[[ Extracted records open ]]

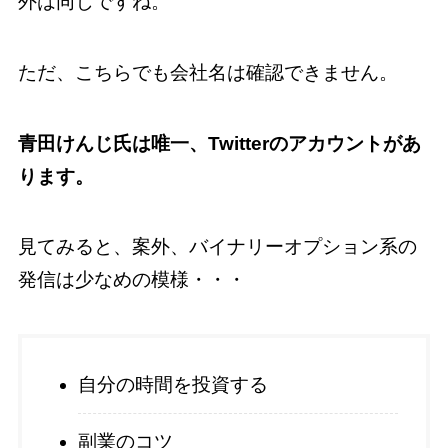
外は同じですね。
ただ、こちらでも会社名は確認できません。
青田けんじ氏は唯一、Twitterのアカウントがあ
ります。
見てみると、案外、バイナリーオプション系の
発信は少なめの模様・・・
自分の時間を投資する
副業のコツ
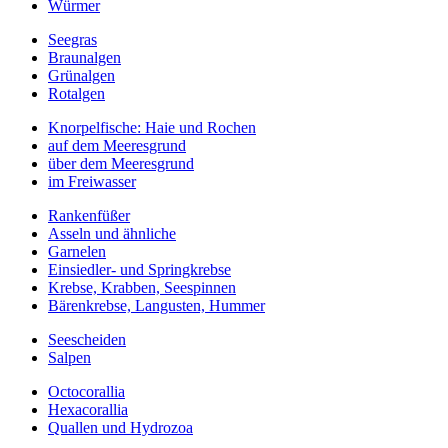
Würmer
Seegras
Braunalgen
Grünalgen
Rotalgen
Knorpelfische: Haie und Rochen
auf dem Meeresgrund
über dem Meeresgrund
im Freiwasser
Rankenfüßer
Asseln und ähnliche
Garnelen
Einsiedler- und Springkrebse
Krebse, Krabben, Seespinnen
Bärenkrebse, Langusten, Hummer
Seescheiden
Salpen
Octocorallia
Hexacorallia
Quallen und Hydrozoa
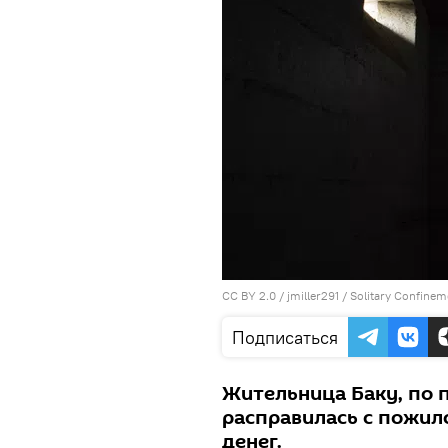
CC BY 2.0
/
jmiller291
/
Solitary Confinem
Подписаться
Жительница Баку, по
расправилась с пожил
денег.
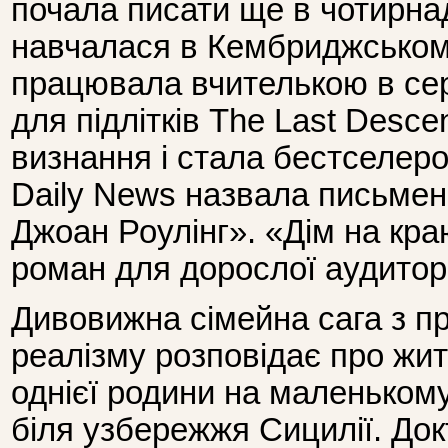
почала писати ще в чотирнад
навчалася в Кембриджському
працювала вчителькою в сере
для підлітків The Last Desce
визнання і стала бестселеро
Daily News назвала письме
Джоан Роулінг». «Дім на кра
роман для дорослої аудиторі
Дивовижна сімейна сага з п
реалізму розповідає про жит
однієї родини на маленьком
біля узбережжя Сицилії. Док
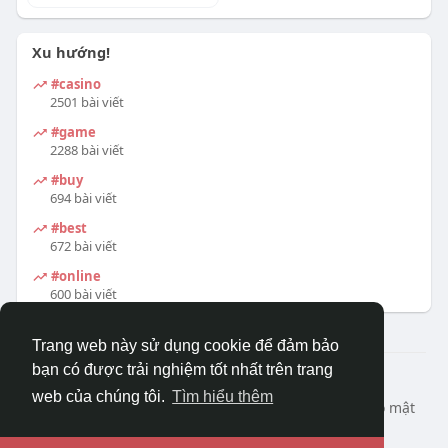
Xu hướng!
#casino
2501 bài viết
#game
2288 bài viết
#buy
694 bài viết
#best
672 bài viết
#online
600 bài viết
Trang web này sử dụng cookie để đảm bảo
bạn có được trải nghiệm tốt nhất trên trang
© 2026 DRVIET.COM
web của chúng tôi.
Tìm hiểu thêm
Nhà
Bao Quát
Liên hệ chúng tôi
Chính sách bảo mật
Điều khoản sử dụng
Yêu cầu hoàn lại
Blog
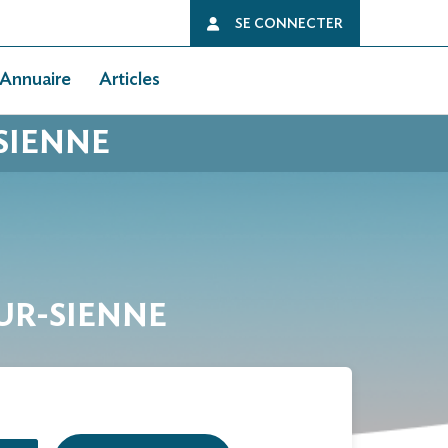
SE CONNECTER
Annuaire
Articles
SIENNE
SUR-SIENNE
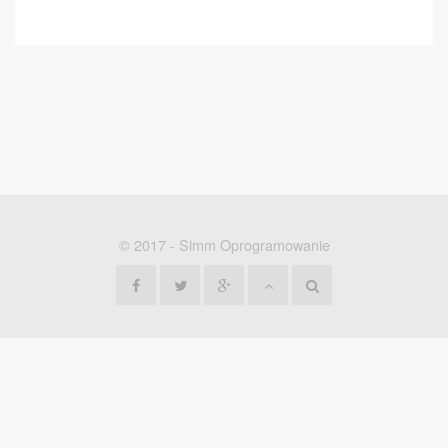
© 2017 -
Simm Oprogramowanie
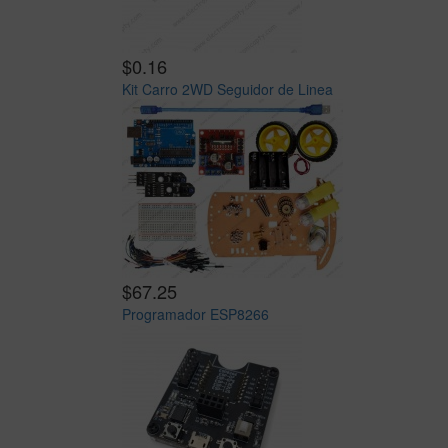
$0.16
Kit Carro 2WD Seguidor de Linea
$67.25
Programador ESP8266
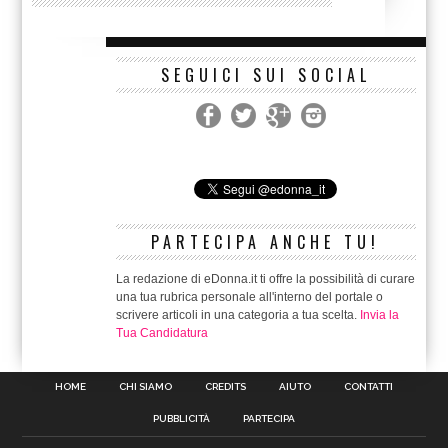
SEGUICI SUI SOCIAL
PARTECIPA ANCHE TU!
La redazione di eDonna.it ti offre la possibilità di curare
una tua rubrica personale all'interno del portale o
scrivere articoli in una categoria a tua scelta.
Invia la
Tua Candidatura
HOME
CHI SIAMO
CREDITS
AIUTO
CONTATTI
PUBBLICITÀ
PARTECIPA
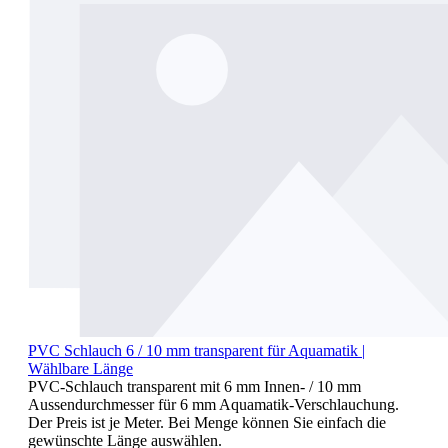
PVC Schlauch 6 / 10 mm transparent für Aquamatik |
Wählbare Länge
PVC-Schlauch transparent mit 6 mm Innen- / 10 mm
Aussendurchmesser für 6 mm Aquamatik-Verschlauchung.
Der Preis ist je Meter. Bei Menge können Sie einfach die
gewünschte Länge auswählen.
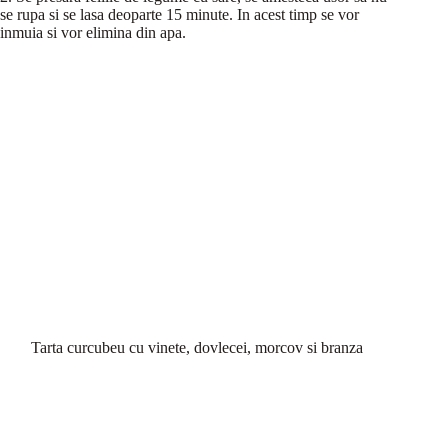
se rupa si se lasa deoparte 15 minute. In acest timp se vor
inmuia si vor elimina din apa.
Tarta curcubeu cu vinete, dovlecei, morcov si branza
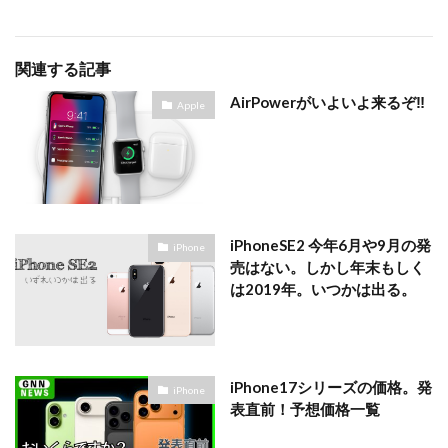
関連する記事
AirPowerがいよいよ来るぞ‼️
Apple
iPhoneSE2 今年6月や9月の発
iPhone
売はない。しかし年末もしく
は2019年。いつかは出る。
iPhone17シリーズの価格。発
iPhone
表直前！予想価格一覧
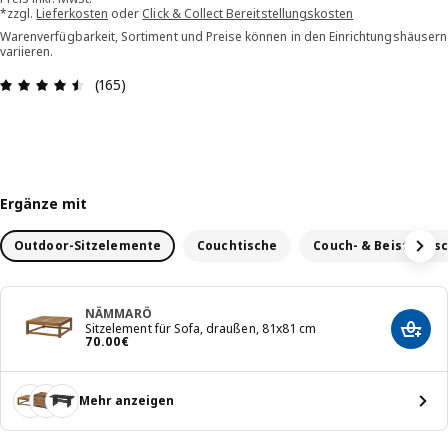
*zzgl.
Lieferkosten
oder
Click & Collect Bereitstellungskosten
Warenverfügbarkeit, Sortiment und Preise können in den Einrichtungshäusern
variieren.
Bewertung: 4.5 von 5 Sterne Alle Bewertungen: 
(165)
Ergänze mit
Outdoor-Sitzelemente
Couchtische
Couch- & Beistelltis
NÄMMARÖ
Sitzelement für Sofa, draußen, 81x81 cm
In de
Preis 70.00€
70
.
00
€
Mehr anzeigen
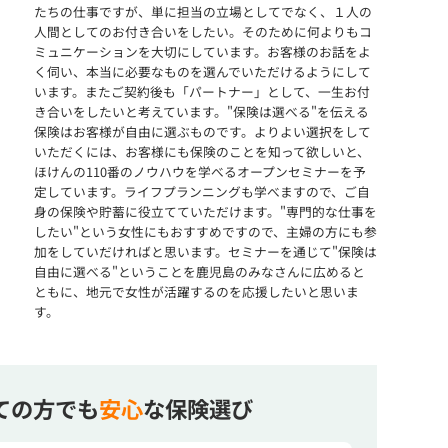
たちの仕事ですが、単に担当の立場としてでなく、１人の
人間としてのお付き合いをしたい。そのために何よりもコ
ミュニケーションを大切にしています。お客様のお話をよ
く伺い、本当に必要なものを選んでいただけるようにして
います。またご契約後も「パートナー」として、一生お付
き合いをしたいと考えています。"保険は選べる"を伝える
保険はお客様が自由に選ぶものです。よりよい選択をして
いただくには、お客様にも保険のことを知って欲しいと、
ほけんの110番のノウハウを学べるオープンセミナーを予
定しています。ライフプランニングも学べますので、ご自
身の保険や貯蓄に役立てていただけます。"専門的な仕事を
したい"という女性にもおすすめですので、主婦の方にも参
加をしていだければと思います。セミナーを通じて"保険は
自由に選べる"ということを鹿児島のみなさんに広めると
ともに、地元で女性が活躍するのを応援したいと思いま
す。
ての方でも
安心
な保険選び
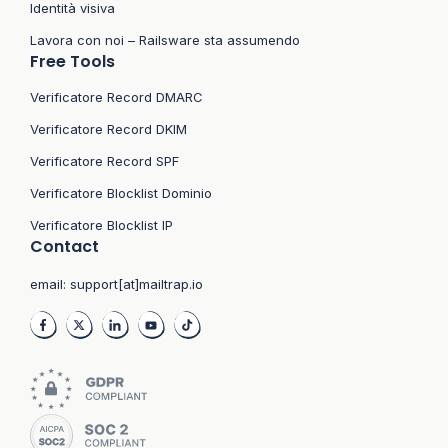
Identità visiva
Lavora con noi – Railsware sta assumendo
Free Tools
Verificatore Record DMARC
Verificatore Record DKIM
Verificatore Record SPF
Verificatore Blocklist Dominio
Verificatore Blocklist IP
Contact
email:
support[at]mailtrap.io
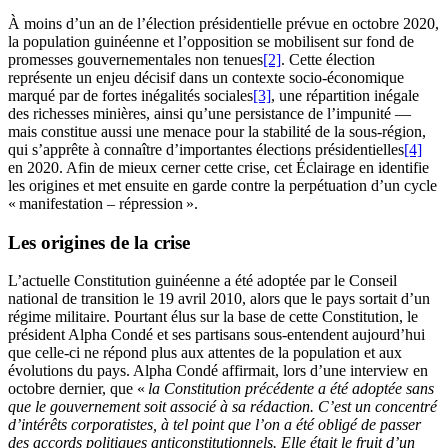
À moins d’un an de l’élection présidentielle prévue en octobre 2020,
la population guinéenne et l’opposition se mobilisent sur fond de
promesses gouvernementales non tenues
[2]
. Cette élection
représente un enjeu décisif dans un contexte socio-économique
marqué par de fortes inégalités sociales
[3]
, une répartition inégale
des richesses minières, ainsi qu’une persistance de l’impunité —
mais constitue aussi une menace pour la stabilité de la sous-région,
qui s’apprête à connaître d’importantes élections présidentielles
[4]
en 2020. Afin de mieux cerner cette crise, cet Éclairage en identifie
les origines et met ensuite en garde contre la perpétuation d’un cycle
« manifestation – répression ».
Les origines de la crise
L’actuelle Constitution guinéenne a été adoptée par le Conseil
national de transition le 19 avril 2010, alors que le pays sortait d’un
régime militaire. Pourtant élus sur la base de cette Constitution, le
président Alpha Condé et ses partisans sous-entendent aujourd’hui
que celle-ci ne répond plus aux attentes de la population et aux
évolutions du pays. Alpha Condé affirmait, lors d’une interview en
octobre dernier, que «
la Constitution précédente a été adoptée sans
que le gouvernement soit associé à sa rédaction. C’est un concentré
d’intérêts corporatistes, à tel point que l’on a été obligé de passer
des accords politiques anticonstitutionnels. Elle était le fruit d’un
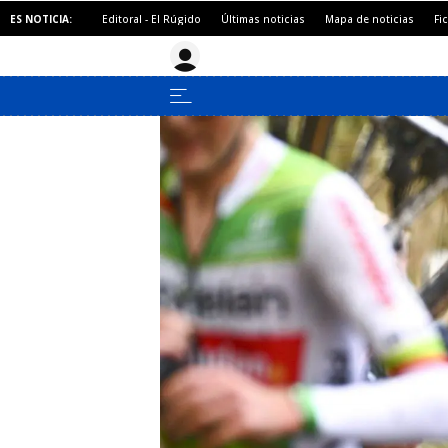
ES NOTICIA:
Editoral - El Rúgido
Últimas noticias
Mapa de noticias
Fi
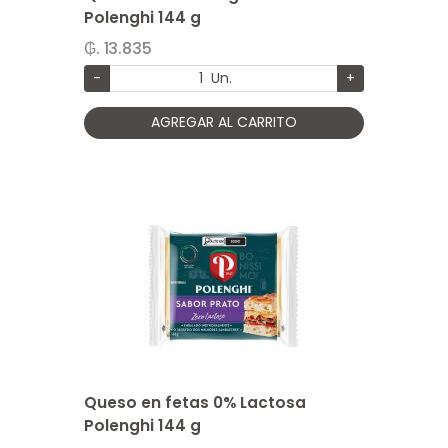
Polenghi 144 g
₲. 13.835
-
Un.
+
AGREGAR AL CARRITO
Queso en fetas 0% Lactosa
Polenghi 144 g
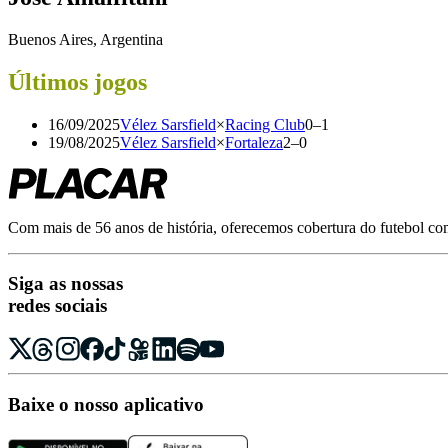
Buenos Aires, Argentina
Últimos jogos
16/09/2025
Vélez Sarsfield
×
Racing Club
0
–
1
19/08/2025
Vélez Sarsfield
×
Fortaleza
2
–
0
Com mais de 56 anos de história, oferecemos cobertura do futebol com r
Siga as nossas
redes sociais
Baixe o nosso aplicativo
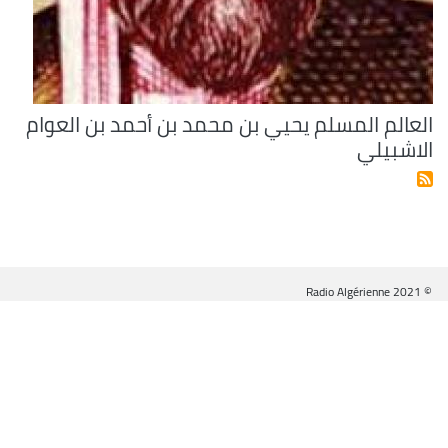
العالم المسلم يحيي بن محمد بن أحمد بن العوام
الاشبيلي
© Radio Algérienne 2021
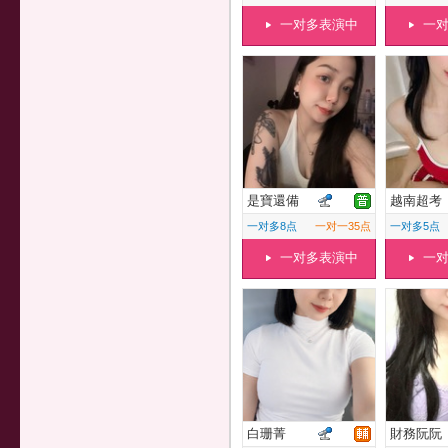
一对多表演中
一
是寶還備
越南超考
一对多8点
一对一35点
一对多5点
一对多表演中
一
白珊菁
財務阮阮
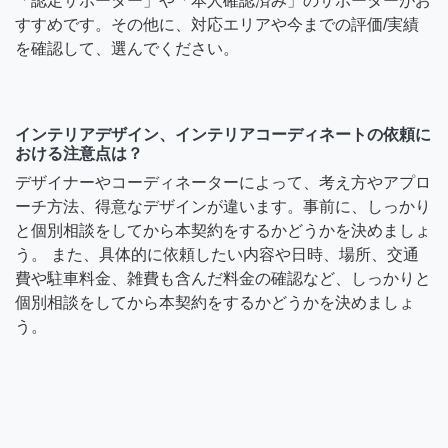
「認定サポーター」や「本人確認済み」のサポーターがお
すすめです。その他に、対応エリアや今までの評価/実績
を確認して、選んでください。
インテリアデザイン、インテリアコーディネートの依頼に
おける注意点は？
デザイナーやコーディネーターによって、考え方やアプロ
ーチ方法、得意なデザインが違います。事前に、しっかり
と個別相談をしてから本契約をするかどうかを決めましょ
う。 また、具体的に依頼したい内容や日時、場所、交通
費や駐車料金、雑費も含んだ料金の確認など、しっかりと
個別相談をしてから本契約をするかどうかを決めましょ
う。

[[ Extracted records closed ]]

Exercise directions
Of the records above, copy each line that includes "Länge".

Answer to the exercise
Wählbare Länge
gewünschte Länge auswählen.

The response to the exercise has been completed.